Space: the final fontier.

Space, as in disk space, that is, was the driving factor behind a recent data compression project I worked on, along with a whole host of individuals and teams at Constant Contact.

Due to ongoing data growth, my team was tasked with finding the best option for compressing data within the Contacts environment.

Here are some of the things we had to consider:

  1. The conscious decision to scale the application horizontally.
  2. Limitations imposed by the original rules that split the data out at the load balancer.
  3. Internal constraints on disk type (SSD) and the amount of available space.

The infrastructure limitations were:

  1. Compression was okay in MySQL 5.5 , but 5.6 had more monitoring built in (and we were far behind on the upgrade path)
  2. Continuent’s Tungsten 2.0 only worked with MySQL 5.6 — MySQL changed CRC checks and the format for Binary logging in 5.6 which is not compatible with the older version of Tungsten.

We decided on a solution that required us to update the following related technologies and products:

  1. JDBC Driver
  2. Replication software (Tungsten to 2.0)
  3. SSD Drivers

Here’s a closer look at the takeaways from our data compression project:

Data type inventory

In order to determine what impact  compression was going to have on the amount of space used by the application, we had to inventory the data types in use. We used a mixture of “procedure analyze” along with a variation on the simple SQL below to inventory the database.

Using MySQL “procedure analyze” it was a simple dynamic concat SQL statement built on information_schema columns to get the basic framework for the data length with representative values reflecting actual production values.

The basic way to inventory and evaluate your data is:

select column_name from table_name PROCEDURE ANALYSE();
SELECT table_name, data_type, COUNT(column_name)
FROM information_schema.COLUMNS<br />WHERE table_schema ='&lt;schema_name&gt;'
GROUP BY table_name,data_type;

Numerical data and timestamp’s wouldn’t benefit from compression and we wanted to see for ourselves what varchar and other character based data types would perform like on the servers. We had bigint, binary, decimal, enum, date, datetime, varchar, and text fields. Testing revealed that most of the data could be compressed; we also decided to make datatypes  that weren’t as efficient for compression dynamic.

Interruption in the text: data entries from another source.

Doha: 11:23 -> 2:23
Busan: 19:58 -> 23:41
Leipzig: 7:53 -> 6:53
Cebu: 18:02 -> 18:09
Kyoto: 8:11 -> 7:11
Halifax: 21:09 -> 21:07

Here is a good explanation of compressed versus dynamic versus compact.

Determining a compression schema

At the time of this project there were two compression methods available to us: MySQL Compression and the Tokutek compression engine.

Tokutek

When we evaluated the Tokutek engine, we were running MySQL 5.5.17 on CentOS using HugePages, with about 30G of data split 50/50 between data and indexes. Tokutek at the time wasn’t able to work with HugePages turned on and it required a special backup/snapshot for the data. We didn’t have the file systems tested for either of these conditions. The Tokutek engine wasn’t incorporated into the package as it is now with MariaDB, and when we turned it on it made a land grab for memory above and beyond the pages dedicated to MySQL.

Testing uncovered that the push down of the changes through its index meant that a series of “optimize table” after several “alter table add/drop columns” caused the MySQL daemon to crash due to the rate of change.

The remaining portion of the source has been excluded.